### Brief
Copy, from the material below, each line that contains the word "bons".

=== The records ===

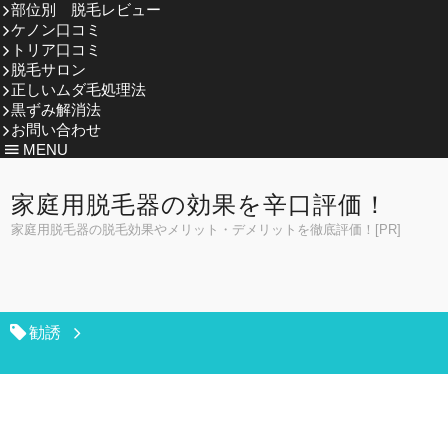
部位別 脱毛レビュー
ケノン口コミ
トリア口コミ
脱毛サロン
正しいムダ毛処理法
黒ずみ解消法
お問い合わせ
MENU
家庭用脱毛器の効果を辛口評価！
家庭用脱毛器の脱毛効果やメリット・デメリットを徹底評価！[PR]
勧誘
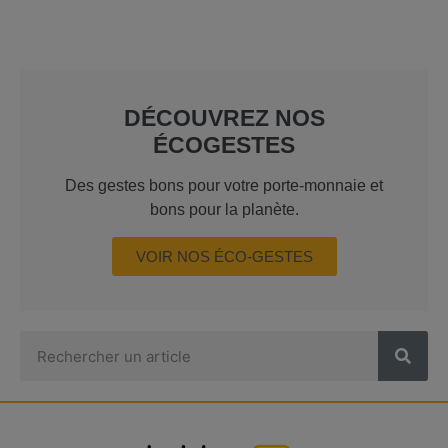
DÉCOUVREZ NOS
ÉCOGESTES
Des gestes bons pour votre porte-monnaie et
bons pour la planète.
VOIR NOS ÉCO-GESTES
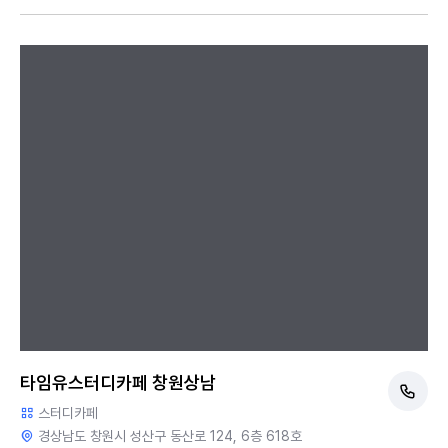
타임유스터디카페 창원상남
스터디카페
경상남도 창원시 성산구 동산로 124, 6층 618호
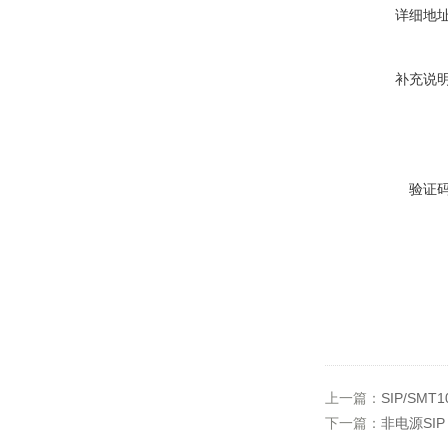
详细地
补充说
验证
上一篇：
SIP/SMT
下一篇：
非电源SIP 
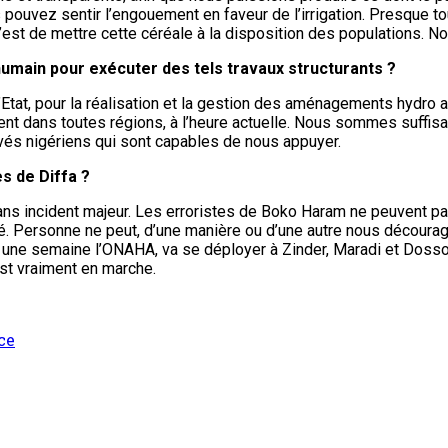
s pouvez sentir l’engouement en faveur de l’irrigation. Presque t
c’est de mettre cette céréale à la disposition des populations. 
humain pour exécuter des tels travaux structurants ?
e l’Etat, pour la réalisation et la gestion des aménagements hyd
dans toutes régions, à l’heure actuelle. Nous sommes suffisammen
vés nigériens qui sont capables de nous appuyer.
s de Diffa ?
 sans incident majeur. Les erroristes de Boko Haram ne peuvent pas 
eté. Personne ne peut, d’une manière ou d’une autre nous décourag
ns une semaine l’ONAHA, va se déployer à Zinder, Maradi et Dosso,
st vraiment en marche.
ce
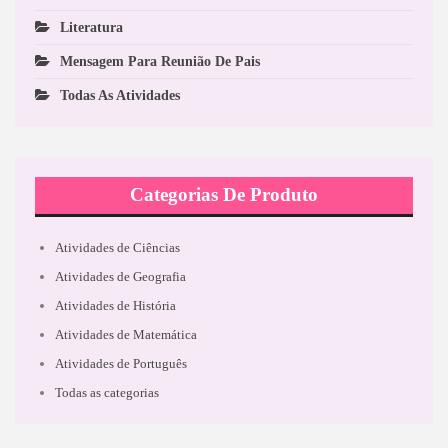
Literatura
Mensagem Para Reunião De Pais
Todas As Atividades
Categorias De Produto
Atividades de Ciências
Atividades de Geografia
Atividades de História
Atividades de Matemática
Atividades de Português
Todas as categorias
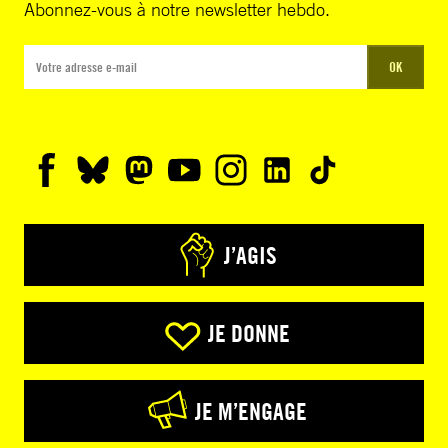
Abonnez-vous à notre newsletter hebdo.
OK
J’AGIS
JE DONNE
JE M’ENGAGE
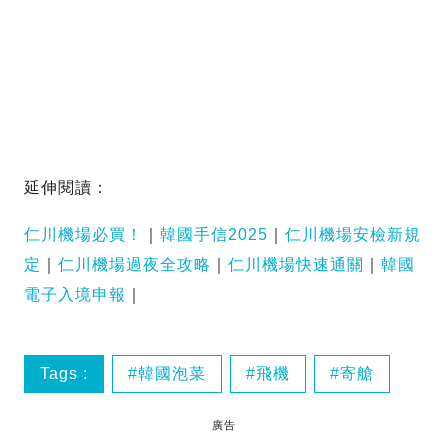
延伸閱讀：
仁川機場必買！
｜
韓國手信2025
｜
仁川機場安檢新規
定
｜
仁川機場過夜全攻略
｜
仁川機場快速通關
｜
韓國
電子入境申報
｜
Tags :
韓國泡菜
飛機
寄艙
廣告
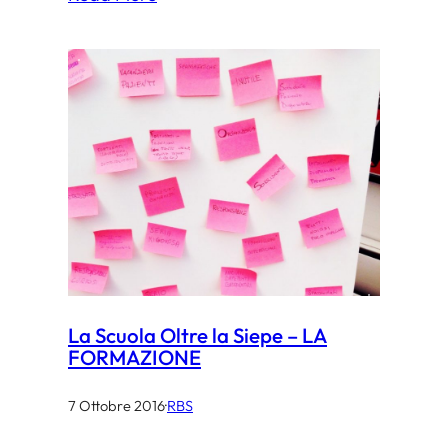
La Scuola Oltre la Siepe – LA
FORMAZIONE
7 Ottobre 2016
·
RBS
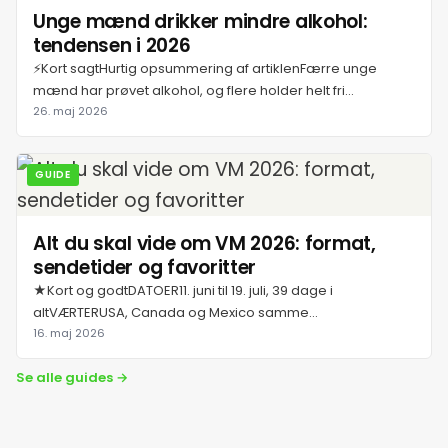
Unge mænd drikker mindre alkohol:
tendensen i 2026
⚡Kort sagtHurtig opsummering af artiklenFærre unge
mænd har prøvet alkohol, og flere holder helt fri...
26. maj 2026
GUIDE
Alt du skal vide om VM 2026: format,
sendetider og favoritter
★Kort og godtDATOER11. juni til 19. juli, 39 dage i
altVÆRTERUSA, Canada og Mexico samme...
16. maj 2026
Se alle guides →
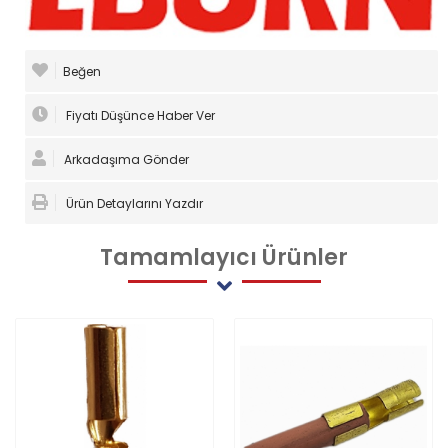
Beğen
Fiyatı Düşünce Haber Ver
Arkadaşıma Gönder
Ürün Detaylarını Yazdır
Tamamlayıcı
Ürünler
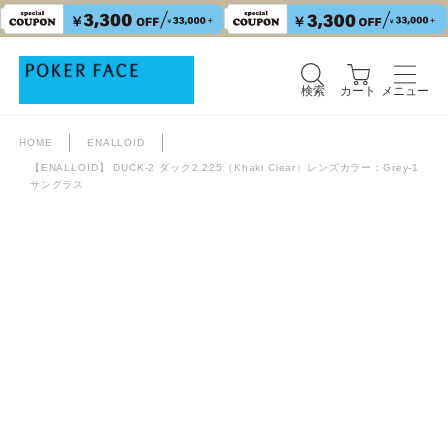
検索
カート
メニュー
検索
カート
メニュー
HOME
ENALLOID
【ENALLOID】 DUCK-2 ダック2 225（Khaki Clear）レンズカラー：Grey-1
サングラス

===

### Worked solution
Des gestes bons pour votre porte-monnaie et
bons pour la planète.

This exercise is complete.